Will having a baby physically change sex?
June 9, 2008 5:41 PM   Subscribe

Would having a baby change sex forever? (more info, not for the squeamish, inside)

I really like my sex life now. But I keep reading and/or hearing that vaginal birth stretches things out down there in a way that changes sex forever. I'm not interested in vaginal rejeuvination surgery.

If you are a woman who has had a baby (vaginal delivery), or a man who has had sex with a woman both before and after she did so, is sex very different afterwards? Is it less pleasurable? And if there is a difference, how much of a difference is it? Does the vagina spring back, so to speak, or is there only so much that Kegel exercises can do?

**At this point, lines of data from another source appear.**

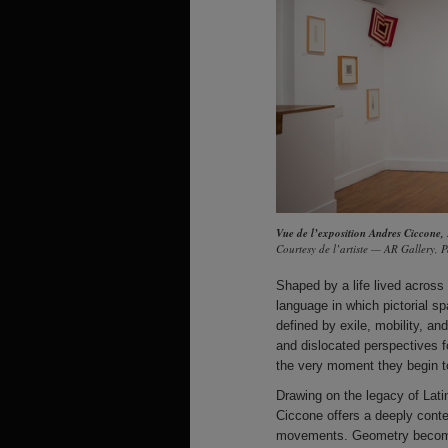
Vue de l’exposition Andres Ciccone,
Courtesy de l’artiste — AR Gallery, P
Shaped by a life lived across 
language in which pictorial 
defined by exile, mobility, a
and dislocated perspectives 
the very moment they begin to
Drawing on the legacy of Lati
Ciccone offers a deeply conte
movements. Geometry becomes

Finally, if you are a woman who had a caesarian section, or a man who has had sex with a woman who delivered that way, did you notice any physical change during sex?

Just to be clear, I understand that having a child can have an effect on sex for other reasons, and that having kids can be worth it even if there is a lasting physical effect in this area. This question is exclusively about the physical effects of a vaginal or caesarian birth.

If you prefer to reply anonymously, I can be emailed at gonowgo@gmail.com. Thanks!
posted by Go, now. Go! to Health & Fitness (20 answers total) 20 users marked this as a favorite

 
I can't believe I am answering this...

After childbirth, after breastfeeding, etc etc....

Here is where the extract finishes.